Depois de um dia cheio, a maioria dos gamers só pensa em uma coisa: chegar em casa e ligar o PC ou console e mergulhar em um outro mundo. Um verdadeiro investimento, e não só de tempo, mas de dinheiro também, já que tudo nesse universo sempre foi caro.
Essa atitude pode ser encarada como uma espécie de escapismo, mas calma. Não é, se nesse tempo em frente a uma tela, você entre em contato com as mais diversas narrativas, mundos, experiências sensoriais e possa fazer amigos. É troca e é conexão. Se você considera escapismo, então filmes e séries também estariam na mesma categoria, de certa forma.
Até hoje tem quem não encare jogos como algo sério, mesmo com o impacto social, econômico e cultural. Uma indústria que movimenta bilhões, emprega designers, programadores e roteiristas que entram narrativas que rivalizam com o cinema e a TV.
É nesse sentido que eu mais me apego: o de ser um refúgio em meio ao caos da vida cotidiana. Existem críticos que dizem ser vício jogar por muito tempo, mas, se existe equilíbrio com a vida pessoal, e se o jogo em questão não for um “tigrinho” da vida — que, convenhamos, é “aposta” com gamificação — então tudo bem.
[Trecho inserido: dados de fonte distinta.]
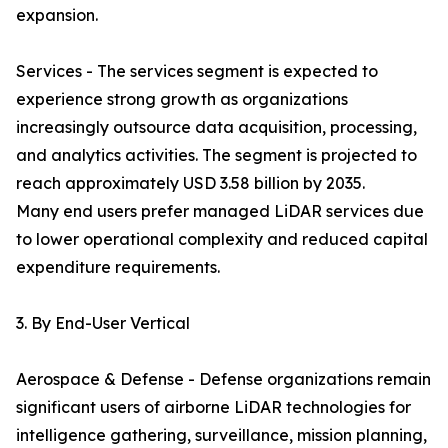
expansion.
Services - The services segment is expected to
experience strong growth as organizations
increasingly outsource data acquisition, processing,
and analytics activities. The segment is projected to
reach approximately USD 3.58 billion by 2035.
Many end users prefer managed LiDAR services due
to lower operational complexity and reduced capital
expenditure requirements.
3. By End-User Vertical
Aerospace & Defense - Defense organizations remain
significant users of airborne LiDAR technologies for
intelligence gathering, surveillance, mission planning,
Jogar não é vício quando é escolha consciente, prazerosa e saudável.
O mito de Sísifo
Algumas produções têm sim uma dinâmica repetitiva e cheia de recompensas que termina estimulando o jogador a sempre querer mais. Querer colocar todos na mesma caixinha é ser reducionista e pra quê fazer isso em um verdadeiro multiverso de possibilidades?
Até em games com uma estrutura circular – como Dead By Daylight, Warzone e outros – a diversão pode não ser exatamente igual, ainda mais quando se joga com amigos. E é aí que entra algo que difícil de ser criticado de forma legítima: a força que os games tem em unir pessoas. Fazer pouco caso disso é ir na contramão só para fazer pirraça.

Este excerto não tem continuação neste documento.